Prereqs: Completed Create, append, query.

What you'll learn: - How to open an existing table and append new data to it on each run - How to skip files that are already loaded (using CoverageOverlapError) - How to verify what's already in the table before and after ingestion


Scenario

You receive one Parquet file per day for a set of symbols. Each file covers one calendar day of hourly bars. You want a table that accumulates all history on disk, and you want your ingestion script to be idempotent — running it twice on the same file should not corrupt the table.


Pattern: open-or-create

On the first run, create the table. On subsequent runs, open it.

import timeseries_table_format as ttf
from pathlib import Path

TABLE_ROOT = Path("./prices_table")

def open_or_create_table(table_root: Path) -> ttf.TimeSeriesTable:
    try:
        return ttf.TimeSeriesTable.open(str(table_root))
    except ttf.TimeseriesTableError:
        return ttf.TimeSeriesTable.create(
            table_root=str(table_root),
            time_column="ts",
            bucket="1h",
            entity_columns=["symbol"],
        )

Pattern: skip-if-already-loaded

append_parquet(...) raises CoverageOverlapError if the incoming file overlaps existing coverage.
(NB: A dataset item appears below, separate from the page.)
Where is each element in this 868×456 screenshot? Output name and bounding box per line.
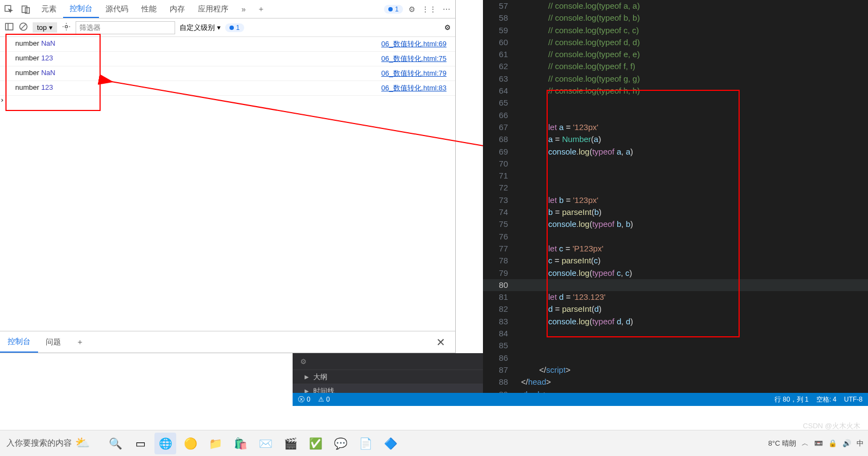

Use that to make your loop idempotent:

import timeseries_table_format as ttf
from pathlib import Path

def ingest_files(table: ttf.TimeSeriesTable, files: list[Path]) -> None:
    for f in files:
        try:
            version = table.append_parquet(str(f))
            print(f"  appended {f.name} → table version {version}")
        except ttf.CoverageOverlapError as e:
            print(f"  skipped {f.name}: {e.overlap_count} overlapping bucket(s) already loaded")

Running this twice on the same list of files will append on the first pass and silently skip on the second — the table is never double-loaded.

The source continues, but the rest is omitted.